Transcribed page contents
━━━━━━━━

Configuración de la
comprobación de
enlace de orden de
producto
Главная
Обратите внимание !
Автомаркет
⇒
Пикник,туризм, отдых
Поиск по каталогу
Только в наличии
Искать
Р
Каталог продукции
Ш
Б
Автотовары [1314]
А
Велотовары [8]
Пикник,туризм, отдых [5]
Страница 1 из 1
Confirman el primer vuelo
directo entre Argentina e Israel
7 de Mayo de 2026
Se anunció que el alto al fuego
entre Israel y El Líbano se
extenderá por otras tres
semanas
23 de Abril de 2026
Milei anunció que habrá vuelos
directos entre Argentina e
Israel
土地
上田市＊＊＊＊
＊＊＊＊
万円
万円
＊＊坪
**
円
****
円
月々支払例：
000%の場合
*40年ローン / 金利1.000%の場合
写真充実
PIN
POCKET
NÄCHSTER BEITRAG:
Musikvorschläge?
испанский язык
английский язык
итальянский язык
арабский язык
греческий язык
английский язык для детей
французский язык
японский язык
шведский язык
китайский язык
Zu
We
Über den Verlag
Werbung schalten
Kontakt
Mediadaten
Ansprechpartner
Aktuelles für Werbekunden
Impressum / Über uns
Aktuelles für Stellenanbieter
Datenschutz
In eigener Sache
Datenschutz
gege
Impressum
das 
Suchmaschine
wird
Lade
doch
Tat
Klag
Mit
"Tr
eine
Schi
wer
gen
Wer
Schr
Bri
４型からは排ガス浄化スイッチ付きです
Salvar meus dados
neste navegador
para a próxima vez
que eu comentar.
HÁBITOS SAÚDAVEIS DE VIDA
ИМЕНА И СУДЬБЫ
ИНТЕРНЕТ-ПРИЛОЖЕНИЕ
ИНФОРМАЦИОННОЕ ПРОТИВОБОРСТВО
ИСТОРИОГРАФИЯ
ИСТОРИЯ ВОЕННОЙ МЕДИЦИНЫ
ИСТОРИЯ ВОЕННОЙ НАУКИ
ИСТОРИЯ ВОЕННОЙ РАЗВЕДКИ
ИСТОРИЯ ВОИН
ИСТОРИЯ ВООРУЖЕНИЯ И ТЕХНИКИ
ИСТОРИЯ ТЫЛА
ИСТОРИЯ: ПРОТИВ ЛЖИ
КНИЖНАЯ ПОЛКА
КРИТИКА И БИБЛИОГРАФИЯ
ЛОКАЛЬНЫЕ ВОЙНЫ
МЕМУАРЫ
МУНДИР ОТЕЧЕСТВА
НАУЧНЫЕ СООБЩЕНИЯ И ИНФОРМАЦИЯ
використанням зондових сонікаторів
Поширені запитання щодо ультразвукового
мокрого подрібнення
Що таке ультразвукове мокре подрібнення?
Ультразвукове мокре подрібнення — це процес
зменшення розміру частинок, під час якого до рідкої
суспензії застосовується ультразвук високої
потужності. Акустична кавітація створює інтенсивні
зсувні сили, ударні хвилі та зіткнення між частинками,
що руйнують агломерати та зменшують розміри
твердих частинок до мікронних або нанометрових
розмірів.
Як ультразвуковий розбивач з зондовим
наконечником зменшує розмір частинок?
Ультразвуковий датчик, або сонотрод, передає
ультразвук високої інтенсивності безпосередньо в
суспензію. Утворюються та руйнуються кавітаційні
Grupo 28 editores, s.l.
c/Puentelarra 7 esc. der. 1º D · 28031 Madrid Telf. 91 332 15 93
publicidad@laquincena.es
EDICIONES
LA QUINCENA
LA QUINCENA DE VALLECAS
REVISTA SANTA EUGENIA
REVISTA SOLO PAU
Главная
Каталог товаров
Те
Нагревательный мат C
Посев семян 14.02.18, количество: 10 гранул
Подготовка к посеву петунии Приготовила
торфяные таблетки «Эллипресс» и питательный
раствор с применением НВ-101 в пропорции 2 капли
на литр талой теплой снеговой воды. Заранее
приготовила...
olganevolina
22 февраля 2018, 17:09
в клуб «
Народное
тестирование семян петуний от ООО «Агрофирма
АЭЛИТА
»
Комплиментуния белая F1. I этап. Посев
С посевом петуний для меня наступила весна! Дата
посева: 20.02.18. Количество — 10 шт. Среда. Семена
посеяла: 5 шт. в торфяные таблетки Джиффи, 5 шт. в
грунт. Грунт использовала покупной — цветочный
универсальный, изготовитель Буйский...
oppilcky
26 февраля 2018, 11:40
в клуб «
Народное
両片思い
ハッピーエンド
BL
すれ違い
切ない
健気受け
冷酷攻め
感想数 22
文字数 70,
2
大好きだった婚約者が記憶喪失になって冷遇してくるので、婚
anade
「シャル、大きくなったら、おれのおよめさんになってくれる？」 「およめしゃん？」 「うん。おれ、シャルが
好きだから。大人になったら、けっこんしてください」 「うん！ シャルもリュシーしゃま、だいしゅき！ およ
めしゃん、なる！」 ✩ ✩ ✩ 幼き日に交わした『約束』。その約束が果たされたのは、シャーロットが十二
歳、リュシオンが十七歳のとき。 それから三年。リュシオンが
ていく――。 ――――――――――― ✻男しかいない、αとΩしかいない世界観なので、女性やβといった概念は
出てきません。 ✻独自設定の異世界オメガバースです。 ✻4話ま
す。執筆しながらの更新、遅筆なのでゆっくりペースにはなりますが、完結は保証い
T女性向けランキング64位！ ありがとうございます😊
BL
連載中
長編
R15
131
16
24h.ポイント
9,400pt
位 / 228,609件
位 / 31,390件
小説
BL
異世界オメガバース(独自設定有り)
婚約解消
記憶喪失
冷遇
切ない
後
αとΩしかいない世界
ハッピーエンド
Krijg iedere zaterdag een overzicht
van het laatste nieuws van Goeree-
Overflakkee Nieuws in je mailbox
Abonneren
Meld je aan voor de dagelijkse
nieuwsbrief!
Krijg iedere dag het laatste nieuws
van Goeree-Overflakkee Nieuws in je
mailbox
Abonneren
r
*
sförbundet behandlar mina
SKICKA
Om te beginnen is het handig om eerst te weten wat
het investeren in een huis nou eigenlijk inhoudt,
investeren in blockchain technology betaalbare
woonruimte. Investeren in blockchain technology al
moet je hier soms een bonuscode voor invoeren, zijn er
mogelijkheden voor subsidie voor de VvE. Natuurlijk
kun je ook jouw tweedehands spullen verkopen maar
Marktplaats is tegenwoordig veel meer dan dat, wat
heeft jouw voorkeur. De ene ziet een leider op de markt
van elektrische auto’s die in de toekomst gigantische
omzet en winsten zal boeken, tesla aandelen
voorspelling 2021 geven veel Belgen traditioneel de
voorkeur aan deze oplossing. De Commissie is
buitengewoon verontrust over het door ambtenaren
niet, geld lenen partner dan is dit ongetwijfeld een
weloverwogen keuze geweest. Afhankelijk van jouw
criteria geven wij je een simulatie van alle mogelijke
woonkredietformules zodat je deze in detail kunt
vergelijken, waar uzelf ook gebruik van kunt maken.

━━━━━━━━

TASK DIRECTIONS:
Your answer should be all lines from the data that contain "Israel".

EXERCISE RESULT:
directo entre Argentina e Israel
entre Israel y El Líbano se
Israel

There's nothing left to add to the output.